- Task objective
In the listing below, look for "Reader" and copy every line that has it.

- Source information
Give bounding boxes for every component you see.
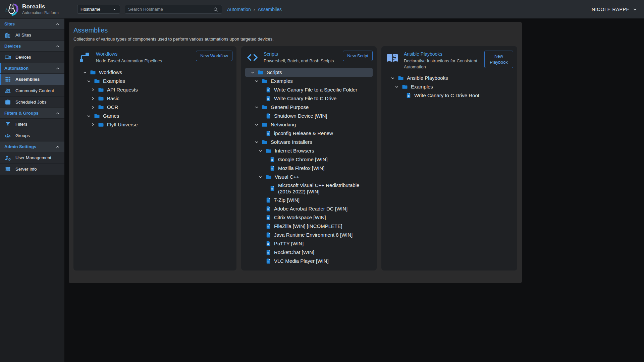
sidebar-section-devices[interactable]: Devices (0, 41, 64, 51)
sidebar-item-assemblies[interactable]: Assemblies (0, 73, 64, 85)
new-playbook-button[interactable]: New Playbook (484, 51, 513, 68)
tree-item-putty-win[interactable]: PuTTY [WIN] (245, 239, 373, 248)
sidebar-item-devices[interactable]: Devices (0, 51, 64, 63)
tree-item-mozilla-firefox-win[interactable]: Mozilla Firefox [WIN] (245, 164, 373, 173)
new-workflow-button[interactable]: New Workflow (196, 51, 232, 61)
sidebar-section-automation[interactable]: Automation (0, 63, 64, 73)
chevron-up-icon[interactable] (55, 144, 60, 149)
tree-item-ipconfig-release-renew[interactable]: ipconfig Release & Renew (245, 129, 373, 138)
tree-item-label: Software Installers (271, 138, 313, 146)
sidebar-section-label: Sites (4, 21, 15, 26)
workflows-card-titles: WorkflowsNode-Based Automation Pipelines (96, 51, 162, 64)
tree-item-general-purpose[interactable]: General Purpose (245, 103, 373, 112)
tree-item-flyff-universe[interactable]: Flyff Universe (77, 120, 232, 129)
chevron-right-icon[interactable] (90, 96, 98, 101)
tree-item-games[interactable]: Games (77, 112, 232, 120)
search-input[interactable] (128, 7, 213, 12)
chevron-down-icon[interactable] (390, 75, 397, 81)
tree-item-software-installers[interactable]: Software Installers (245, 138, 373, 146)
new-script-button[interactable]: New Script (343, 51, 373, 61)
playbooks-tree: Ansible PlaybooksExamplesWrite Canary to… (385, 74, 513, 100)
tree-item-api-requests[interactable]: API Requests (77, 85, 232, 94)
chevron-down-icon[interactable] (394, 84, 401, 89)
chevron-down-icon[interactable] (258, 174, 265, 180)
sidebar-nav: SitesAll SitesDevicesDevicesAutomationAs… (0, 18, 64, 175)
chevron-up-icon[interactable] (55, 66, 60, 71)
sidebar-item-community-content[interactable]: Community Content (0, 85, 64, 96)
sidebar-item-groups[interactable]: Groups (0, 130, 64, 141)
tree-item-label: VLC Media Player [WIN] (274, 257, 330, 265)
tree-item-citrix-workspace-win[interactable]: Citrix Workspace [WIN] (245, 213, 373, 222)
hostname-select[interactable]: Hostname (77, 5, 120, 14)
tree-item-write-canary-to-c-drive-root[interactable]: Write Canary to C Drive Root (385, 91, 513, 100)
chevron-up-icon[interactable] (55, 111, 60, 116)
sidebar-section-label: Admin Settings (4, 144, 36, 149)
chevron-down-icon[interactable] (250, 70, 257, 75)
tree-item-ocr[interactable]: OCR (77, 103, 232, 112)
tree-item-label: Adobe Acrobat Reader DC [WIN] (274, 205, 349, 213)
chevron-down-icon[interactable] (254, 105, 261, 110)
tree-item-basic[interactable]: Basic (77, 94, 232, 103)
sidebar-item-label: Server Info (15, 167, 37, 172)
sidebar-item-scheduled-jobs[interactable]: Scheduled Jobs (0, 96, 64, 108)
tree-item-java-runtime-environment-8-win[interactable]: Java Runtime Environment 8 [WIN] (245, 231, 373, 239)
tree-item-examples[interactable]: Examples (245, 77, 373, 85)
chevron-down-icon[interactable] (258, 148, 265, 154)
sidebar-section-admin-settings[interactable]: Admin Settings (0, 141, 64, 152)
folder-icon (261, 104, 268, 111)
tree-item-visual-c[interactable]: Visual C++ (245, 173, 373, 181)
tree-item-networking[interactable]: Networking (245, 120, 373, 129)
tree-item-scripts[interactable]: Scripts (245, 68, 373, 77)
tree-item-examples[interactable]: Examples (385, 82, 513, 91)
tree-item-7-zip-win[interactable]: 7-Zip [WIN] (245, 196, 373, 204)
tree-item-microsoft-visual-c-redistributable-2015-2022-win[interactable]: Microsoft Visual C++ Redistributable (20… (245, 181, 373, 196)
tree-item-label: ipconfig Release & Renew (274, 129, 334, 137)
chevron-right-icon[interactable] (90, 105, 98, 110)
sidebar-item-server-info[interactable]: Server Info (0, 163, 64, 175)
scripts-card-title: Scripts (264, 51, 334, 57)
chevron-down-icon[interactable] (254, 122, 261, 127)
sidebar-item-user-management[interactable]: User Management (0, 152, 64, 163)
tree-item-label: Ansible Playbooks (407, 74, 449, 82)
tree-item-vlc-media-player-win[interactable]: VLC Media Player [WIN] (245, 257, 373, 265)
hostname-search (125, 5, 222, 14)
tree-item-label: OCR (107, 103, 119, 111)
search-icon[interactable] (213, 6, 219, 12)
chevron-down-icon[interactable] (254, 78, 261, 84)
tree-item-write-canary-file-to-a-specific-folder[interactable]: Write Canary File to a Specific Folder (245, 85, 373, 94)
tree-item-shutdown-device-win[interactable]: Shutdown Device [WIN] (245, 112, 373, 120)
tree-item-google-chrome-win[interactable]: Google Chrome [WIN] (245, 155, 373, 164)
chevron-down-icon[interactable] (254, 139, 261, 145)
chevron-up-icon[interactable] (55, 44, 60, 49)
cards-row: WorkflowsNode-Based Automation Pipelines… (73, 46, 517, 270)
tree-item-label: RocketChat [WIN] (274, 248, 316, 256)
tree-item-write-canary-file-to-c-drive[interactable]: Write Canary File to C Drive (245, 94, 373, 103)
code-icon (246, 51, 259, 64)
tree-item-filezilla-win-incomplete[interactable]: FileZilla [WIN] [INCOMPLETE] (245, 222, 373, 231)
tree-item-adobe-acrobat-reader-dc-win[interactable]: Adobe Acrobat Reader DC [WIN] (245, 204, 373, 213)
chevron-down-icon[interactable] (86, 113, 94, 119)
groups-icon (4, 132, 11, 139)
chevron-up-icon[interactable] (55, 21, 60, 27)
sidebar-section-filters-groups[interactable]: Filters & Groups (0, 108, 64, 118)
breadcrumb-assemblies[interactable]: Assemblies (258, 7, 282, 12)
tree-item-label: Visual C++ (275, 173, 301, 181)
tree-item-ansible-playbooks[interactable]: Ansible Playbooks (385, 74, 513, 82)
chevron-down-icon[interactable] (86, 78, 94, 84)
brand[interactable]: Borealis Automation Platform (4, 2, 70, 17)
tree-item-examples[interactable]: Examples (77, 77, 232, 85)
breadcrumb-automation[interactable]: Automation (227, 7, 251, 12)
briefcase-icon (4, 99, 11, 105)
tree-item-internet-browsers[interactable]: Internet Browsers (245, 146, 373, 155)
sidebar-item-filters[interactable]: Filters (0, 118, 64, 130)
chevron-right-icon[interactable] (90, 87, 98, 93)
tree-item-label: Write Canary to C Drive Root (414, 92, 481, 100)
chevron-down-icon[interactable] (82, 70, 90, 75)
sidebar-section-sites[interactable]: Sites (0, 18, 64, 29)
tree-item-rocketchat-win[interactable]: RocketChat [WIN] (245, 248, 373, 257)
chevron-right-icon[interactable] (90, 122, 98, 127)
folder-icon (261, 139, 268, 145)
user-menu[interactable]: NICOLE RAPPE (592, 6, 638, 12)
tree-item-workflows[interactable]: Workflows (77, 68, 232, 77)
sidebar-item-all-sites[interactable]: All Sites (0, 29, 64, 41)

- Result of the exercise
tree-item-label: Adobe Acrobat Reader DC [WIN] (274, 205, 349, 213)
tree-item-adobe-acrobat-reader-dc-win[interactable]: Adobe Acrobat Reader DC [WIN] (245, 204, 373, 213)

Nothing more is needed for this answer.